What to produce: Locate the line that contains "process. Combining UV". Reproduce it and all following lines up to the end of the material, exactly and with nothing added.

Information:
....

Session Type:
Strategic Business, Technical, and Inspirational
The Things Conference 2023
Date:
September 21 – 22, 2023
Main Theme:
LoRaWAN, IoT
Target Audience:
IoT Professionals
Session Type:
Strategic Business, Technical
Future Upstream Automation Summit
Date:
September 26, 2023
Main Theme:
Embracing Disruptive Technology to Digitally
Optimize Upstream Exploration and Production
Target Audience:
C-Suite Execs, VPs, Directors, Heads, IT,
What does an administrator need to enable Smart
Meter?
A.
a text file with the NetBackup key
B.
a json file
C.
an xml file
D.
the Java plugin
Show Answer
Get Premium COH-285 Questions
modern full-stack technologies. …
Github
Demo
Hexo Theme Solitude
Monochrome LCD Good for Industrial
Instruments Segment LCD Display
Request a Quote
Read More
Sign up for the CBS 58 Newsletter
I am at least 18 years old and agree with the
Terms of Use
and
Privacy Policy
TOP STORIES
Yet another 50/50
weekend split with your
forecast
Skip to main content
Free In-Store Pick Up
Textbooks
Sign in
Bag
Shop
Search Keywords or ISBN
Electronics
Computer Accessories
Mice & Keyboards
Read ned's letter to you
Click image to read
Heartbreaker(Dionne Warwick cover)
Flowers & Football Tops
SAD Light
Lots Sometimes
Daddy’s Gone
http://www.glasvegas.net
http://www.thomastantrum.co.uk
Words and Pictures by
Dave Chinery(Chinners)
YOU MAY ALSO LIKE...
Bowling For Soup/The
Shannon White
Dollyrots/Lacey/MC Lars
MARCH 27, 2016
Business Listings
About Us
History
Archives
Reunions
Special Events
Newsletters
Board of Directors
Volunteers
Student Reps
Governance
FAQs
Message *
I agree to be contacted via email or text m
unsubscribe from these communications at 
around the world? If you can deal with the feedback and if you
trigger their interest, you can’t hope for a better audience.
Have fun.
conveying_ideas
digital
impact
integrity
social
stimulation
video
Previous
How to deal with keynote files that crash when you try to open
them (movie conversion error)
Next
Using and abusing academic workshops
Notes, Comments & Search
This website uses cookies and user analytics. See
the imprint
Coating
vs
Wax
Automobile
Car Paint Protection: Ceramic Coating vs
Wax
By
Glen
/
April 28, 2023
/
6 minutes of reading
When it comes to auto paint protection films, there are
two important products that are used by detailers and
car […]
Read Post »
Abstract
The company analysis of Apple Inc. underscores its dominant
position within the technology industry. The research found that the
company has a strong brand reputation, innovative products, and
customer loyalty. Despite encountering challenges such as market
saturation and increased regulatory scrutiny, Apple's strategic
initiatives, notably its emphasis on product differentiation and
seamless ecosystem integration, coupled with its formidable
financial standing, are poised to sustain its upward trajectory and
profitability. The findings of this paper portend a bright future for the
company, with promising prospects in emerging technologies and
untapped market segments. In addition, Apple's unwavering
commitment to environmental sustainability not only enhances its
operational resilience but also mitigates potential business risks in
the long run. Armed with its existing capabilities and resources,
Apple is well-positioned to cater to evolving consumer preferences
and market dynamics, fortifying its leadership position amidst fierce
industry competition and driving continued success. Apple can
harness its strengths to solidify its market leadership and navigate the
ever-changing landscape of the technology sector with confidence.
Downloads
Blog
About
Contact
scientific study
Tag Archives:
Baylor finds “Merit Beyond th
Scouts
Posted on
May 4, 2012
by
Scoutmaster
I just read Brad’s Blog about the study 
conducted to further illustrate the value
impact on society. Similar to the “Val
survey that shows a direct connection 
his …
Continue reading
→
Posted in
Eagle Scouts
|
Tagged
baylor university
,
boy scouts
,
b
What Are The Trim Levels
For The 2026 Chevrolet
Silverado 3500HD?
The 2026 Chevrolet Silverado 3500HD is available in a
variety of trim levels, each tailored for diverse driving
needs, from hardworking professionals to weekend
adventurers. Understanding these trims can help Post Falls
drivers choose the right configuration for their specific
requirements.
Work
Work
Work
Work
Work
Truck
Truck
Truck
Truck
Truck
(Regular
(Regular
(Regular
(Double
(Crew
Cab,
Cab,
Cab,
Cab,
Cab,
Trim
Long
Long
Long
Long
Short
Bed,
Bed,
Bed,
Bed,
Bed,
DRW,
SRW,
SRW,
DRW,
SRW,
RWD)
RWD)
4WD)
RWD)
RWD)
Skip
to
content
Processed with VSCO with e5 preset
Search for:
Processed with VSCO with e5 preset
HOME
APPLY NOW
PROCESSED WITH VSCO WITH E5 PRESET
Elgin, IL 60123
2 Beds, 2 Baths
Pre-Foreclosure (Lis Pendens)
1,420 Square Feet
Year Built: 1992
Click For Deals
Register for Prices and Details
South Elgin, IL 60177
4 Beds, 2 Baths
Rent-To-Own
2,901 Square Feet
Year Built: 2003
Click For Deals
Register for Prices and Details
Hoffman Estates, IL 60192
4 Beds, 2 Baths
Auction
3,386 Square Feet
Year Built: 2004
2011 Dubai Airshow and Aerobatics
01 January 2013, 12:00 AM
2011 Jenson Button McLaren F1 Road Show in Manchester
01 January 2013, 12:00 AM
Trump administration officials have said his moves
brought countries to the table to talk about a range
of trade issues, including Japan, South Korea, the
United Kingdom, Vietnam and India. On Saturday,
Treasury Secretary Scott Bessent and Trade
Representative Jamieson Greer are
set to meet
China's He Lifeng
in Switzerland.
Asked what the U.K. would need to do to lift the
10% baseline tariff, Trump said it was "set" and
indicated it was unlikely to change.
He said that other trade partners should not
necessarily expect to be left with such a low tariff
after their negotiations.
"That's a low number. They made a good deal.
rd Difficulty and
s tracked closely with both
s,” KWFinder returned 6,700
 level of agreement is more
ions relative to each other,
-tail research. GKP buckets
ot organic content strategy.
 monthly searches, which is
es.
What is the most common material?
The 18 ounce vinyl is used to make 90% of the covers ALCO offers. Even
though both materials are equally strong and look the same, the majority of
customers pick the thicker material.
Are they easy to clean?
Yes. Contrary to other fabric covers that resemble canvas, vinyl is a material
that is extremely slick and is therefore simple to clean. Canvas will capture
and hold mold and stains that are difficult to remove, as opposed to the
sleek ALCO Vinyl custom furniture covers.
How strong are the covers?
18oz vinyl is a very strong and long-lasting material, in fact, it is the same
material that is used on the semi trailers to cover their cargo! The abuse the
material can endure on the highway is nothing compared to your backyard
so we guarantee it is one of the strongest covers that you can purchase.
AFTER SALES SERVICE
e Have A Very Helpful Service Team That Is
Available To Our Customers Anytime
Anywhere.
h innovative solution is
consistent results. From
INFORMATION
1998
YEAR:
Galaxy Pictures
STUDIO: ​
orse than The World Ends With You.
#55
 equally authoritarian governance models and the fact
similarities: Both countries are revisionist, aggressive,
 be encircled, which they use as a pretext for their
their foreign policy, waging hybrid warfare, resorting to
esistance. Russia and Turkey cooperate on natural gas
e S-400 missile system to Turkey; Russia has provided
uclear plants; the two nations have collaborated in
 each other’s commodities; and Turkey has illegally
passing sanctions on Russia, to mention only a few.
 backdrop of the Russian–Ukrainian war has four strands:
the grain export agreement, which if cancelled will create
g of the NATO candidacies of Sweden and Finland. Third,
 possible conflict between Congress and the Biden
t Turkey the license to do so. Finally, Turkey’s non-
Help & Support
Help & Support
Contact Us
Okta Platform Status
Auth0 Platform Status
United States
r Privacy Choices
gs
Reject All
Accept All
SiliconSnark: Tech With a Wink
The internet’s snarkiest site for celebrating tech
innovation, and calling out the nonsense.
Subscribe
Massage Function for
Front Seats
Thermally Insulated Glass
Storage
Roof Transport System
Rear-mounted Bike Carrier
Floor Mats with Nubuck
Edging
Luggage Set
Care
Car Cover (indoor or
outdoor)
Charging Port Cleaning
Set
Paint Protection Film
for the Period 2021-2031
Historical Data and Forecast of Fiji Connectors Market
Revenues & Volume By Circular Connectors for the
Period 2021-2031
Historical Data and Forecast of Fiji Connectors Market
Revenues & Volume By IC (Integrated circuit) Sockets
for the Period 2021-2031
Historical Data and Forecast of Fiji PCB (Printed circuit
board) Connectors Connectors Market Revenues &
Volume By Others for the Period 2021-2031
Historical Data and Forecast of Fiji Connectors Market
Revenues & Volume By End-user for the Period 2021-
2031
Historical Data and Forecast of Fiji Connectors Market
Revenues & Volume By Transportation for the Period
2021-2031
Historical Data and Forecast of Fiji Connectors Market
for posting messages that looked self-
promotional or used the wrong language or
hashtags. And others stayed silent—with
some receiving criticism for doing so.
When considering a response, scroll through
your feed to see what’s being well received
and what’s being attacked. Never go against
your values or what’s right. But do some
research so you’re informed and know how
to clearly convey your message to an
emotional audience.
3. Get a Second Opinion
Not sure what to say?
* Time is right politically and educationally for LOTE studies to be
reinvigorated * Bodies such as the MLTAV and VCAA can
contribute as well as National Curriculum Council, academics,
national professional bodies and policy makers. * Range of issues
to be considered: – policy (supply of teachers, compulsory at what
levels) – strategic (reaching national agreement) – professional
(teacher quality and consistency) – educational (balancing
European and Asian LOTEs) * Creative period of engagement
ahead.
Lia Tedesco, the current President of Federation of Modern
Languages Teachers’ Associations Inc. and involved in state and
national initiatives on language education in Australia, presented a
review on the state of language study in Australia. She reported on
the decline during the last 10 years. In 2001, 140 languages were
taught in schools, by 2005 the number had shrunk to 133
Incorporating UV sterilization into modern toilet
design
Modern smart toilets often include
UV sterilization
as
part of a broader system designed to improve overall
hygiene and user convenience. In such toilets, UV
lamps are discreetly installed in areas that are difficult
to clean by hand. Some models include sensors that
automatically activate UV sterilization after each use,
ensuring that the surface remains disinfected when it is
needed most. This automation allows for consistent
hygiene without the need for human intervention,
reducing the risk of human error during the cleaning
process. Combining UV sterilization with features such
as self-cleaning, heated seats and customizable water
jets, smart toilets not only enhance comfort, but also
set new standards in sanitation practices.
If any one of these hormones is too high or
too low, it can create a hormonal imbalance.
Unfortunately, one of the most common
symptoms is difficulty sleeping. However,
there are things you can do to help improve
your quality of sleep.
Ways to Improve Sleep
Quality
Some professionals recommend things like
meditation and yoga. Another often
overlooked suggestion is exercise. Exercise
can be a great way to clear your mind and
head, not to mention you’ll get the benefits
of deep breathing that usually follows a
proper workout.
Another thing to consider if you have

....

Output for this exercise:
process. Combining UV sterilization with features such
as self-cleaning, heated seats and customizable water
jets, smart toilets not only enhance comfort, but also
set new standards in sanitation practices.
If any one of these hormones is too high or
too low, it can create a hormonal imbalance.
Unfortunately, one of the most common
symptoms is difficulty sleeping. However,
there are things you can do to help improve
your quality of sleep.
Ways to Improve Sleep
Quality
Some professionals recommend things like
meditation and yoga. Another often
overlooked suggestion is exercise. Exercise
can be a great way to clear your mind and
head, not to mention you’ll get the benefits
of deep breathing that usually follows a
proper workout.
Another thing to consider if you have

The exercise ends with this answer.